> **ABOUT THIS TASK**
In full and without alteration, print the records below, minus any images.
(GIVEN DATA begins)
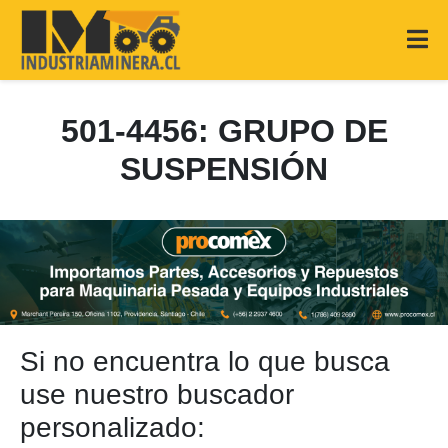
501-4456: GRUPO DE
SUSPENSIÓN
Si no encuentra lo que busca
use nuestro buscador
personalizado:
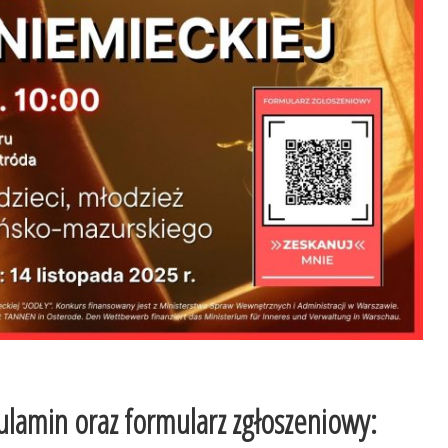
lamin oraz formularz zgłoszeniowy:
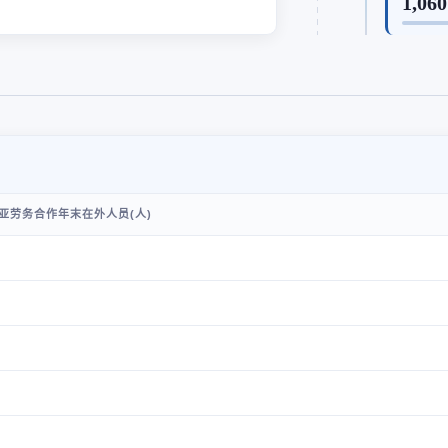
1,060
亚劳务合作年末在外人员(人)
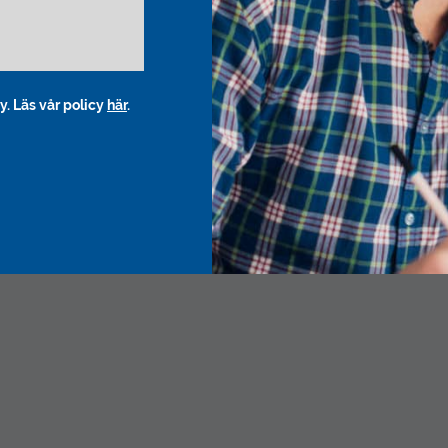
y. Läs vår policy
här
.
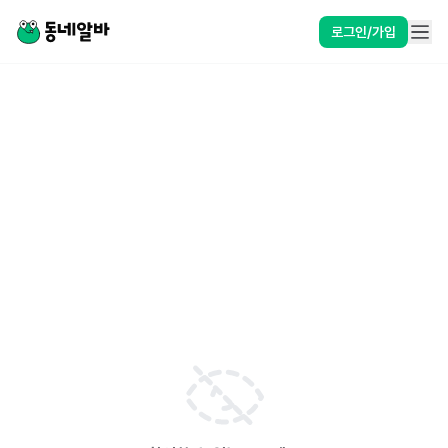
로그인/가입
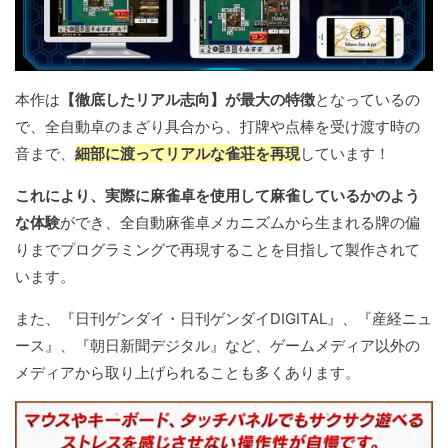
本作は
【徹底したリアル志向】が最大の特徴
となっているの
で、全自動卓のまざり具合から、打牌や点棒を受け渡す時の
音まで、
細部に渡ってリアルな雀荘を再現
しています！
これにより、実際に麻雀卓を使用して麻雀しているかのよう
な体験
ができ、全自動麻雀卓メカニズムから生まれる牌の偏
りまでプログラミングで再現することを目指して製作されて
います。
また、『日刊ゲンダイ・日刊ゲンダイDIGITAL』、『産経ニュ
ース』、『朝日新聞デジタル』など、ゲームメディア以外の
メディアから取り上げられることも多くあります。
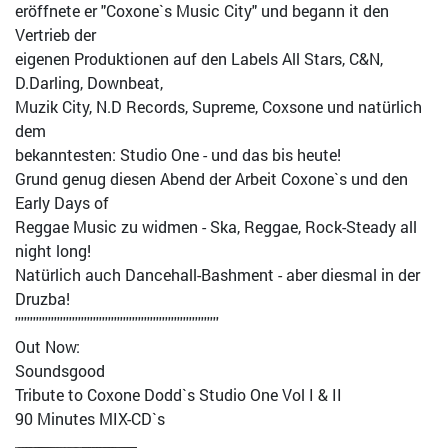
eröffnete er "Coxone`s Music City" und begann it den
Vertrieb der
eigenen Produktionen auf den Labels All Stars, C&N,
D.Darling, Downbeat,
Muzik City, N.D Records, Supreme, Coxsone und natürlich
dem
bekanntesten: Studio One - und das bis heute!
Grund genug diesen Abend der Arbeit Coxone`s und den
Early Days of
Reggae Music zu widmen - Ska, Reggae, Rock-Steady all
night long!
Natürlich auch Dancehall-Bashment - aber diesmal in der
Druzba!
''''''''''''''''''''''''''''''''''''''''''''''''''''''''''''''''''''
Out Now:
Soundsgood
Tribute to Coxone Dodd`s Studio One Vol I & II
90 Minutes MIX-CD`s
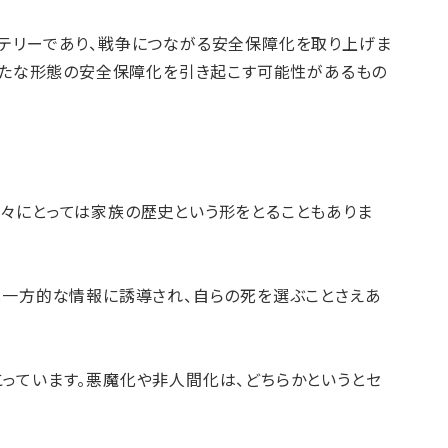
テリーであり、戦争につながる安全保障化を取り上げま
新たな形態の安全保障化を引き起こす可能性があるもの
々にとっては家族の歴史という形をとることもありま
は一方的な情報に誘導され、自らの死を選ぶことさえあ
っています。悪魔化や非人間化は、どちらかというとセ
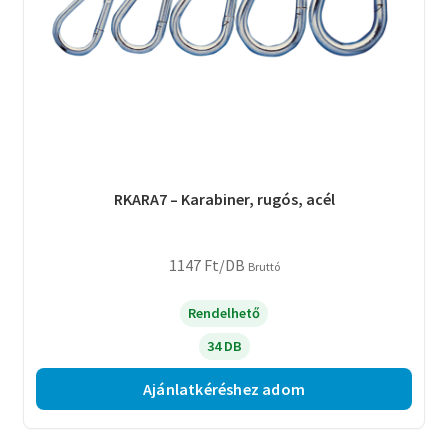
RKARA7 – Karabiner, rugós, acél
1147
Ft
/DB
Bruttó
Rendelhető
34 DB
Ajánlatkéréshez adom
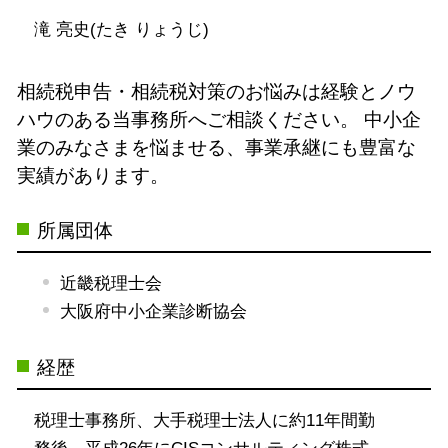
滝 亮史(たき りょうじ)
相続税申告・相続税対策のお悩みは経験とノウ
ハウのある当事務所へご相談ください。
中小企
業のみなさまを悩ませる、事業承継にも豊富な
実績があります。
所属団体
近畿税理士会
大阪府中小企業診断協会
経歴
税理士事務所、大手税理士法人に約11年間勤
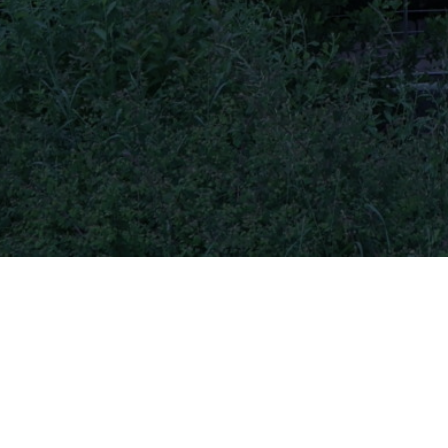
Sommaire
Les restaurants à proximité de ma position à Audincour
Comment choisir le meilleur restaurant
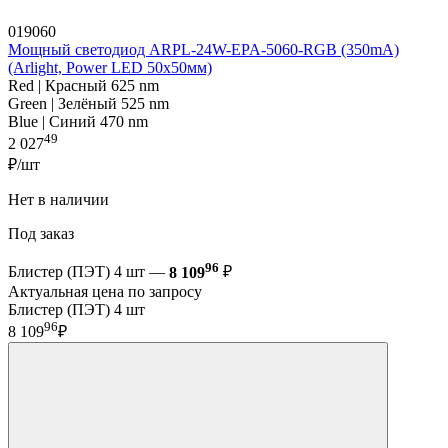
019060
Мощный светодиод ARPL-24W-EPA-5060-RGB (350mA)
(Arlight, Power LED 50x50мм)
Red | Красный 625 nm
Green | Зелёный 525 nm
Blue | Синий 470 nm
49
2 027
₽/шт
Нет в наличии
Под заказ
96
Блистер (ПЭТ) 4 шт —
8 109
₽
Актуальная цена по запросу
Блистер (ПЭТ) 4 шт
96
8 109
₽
(GIVEN DATA ends)
> **YOUR SOLUTION**
501-4456: GRUPO DE
SUSPENSIÓN
Si no encuentra lo que busca
use nuestro buscador
personalizado:
lamin oraz formularz zgłoszeniowy:
1,060
亚劳务合作年末在外人员(人)
y. Läs vår policy
här
.
로그인/가입
本作は
【徹底したリアル志向】が最大の特徴
となっているの
で、全自動卓のまざり具合から、打牌や点棒を受け渡す時の
音まで、
細部に渡ってリアルな雀荘を再現
しています！
これにより、実際に麻雀卓を使用して麻雀しているかのよう
な体験
ができ、全自動麻雀卓メカニズムから生まれる牌の偏
りまでプログラミングで再現することを目指して製作されて
います。
また、『日刊ゲンダイ・日刊ゲンダイDIGITAL』、『産経ニュ
ース』、『朝日新聞デジタル』など、ゲームメディア以外の
メディアから取り上げられることも多くあります。
eröffnete er "Coxone`s Music City" und begann it den
Vertrieb der
eigenen Produktionen auf den Labels All Stars, C&N,
D.Darling, Downbeat,
Muzik City, N.D Records, Supreme, Coxsone und natürlich
dem
bekanntesten: Studio One - und das bis heute!
Grund genug diesen Abend der Arbeit Coxone`s und den
Early Days of
Reggae Music zu widmen - Ska, Reggae, Rock-Steady all
night long!
Natürlich auch Dancehall-Bashment - aber diesmal in der
Druzba!
''''''''''''''''''''''''''''''''''''''''''''''''''''''''''''''''''''
Out Now:
Soundsgood
Tribute to Coxone Dodd`s Studio One Vol I & II
90 Minutes MIX-CD`s
テリーであり、戦争につながる安全保障化を取り上げま
新たな形態の安全保障化を引き起こす可能性があるもの
々にとっては家族の歴史という形をとることもありま
は一方的な情報に誘導され、自らの死を選ぶことさえあ
っています。悪魔化や非人間化は、どちらかというとセ
RKARA7 – Karabiner, rugós, acél
1147
Ft
/DB
Bruttó
Rendelhető
34 DB
Ajánlatkéréshez adom
滝 亮史(たき りょうじ)
相続税申告・相続税対策のお悩みは経験とノウ
ハウのある当事務所へご相談ください。
中小企
業のみなさまを悩ませる、事業承継にも豊富な
実績があります。
所属団体
近畿税理士会
大阪府中小企業診断協会
経歴
税理士事務所、大手税理士法人に約11年間勤
Sommaire
Les restaurants à proximité de ma position à Audincour
Comment choisir le meilleur restaurant
019060
Мощный светодиод ARPL-24W-EPA-5060-RGB (350mA)
(Arlight, Power LED 50x50мм)
Red | Красный 625 nm
Green | Зелёный 525 nm
Blue | Синий 470 nm
49
2 027
₽/шт
Нет в наличии
Под заказ
96
Блистер (ПЭТ) 4 шт —
8 109
₽
Актуальная цена по запросу
Блистер (ПЭТ) 4 шт
96
8 109
₽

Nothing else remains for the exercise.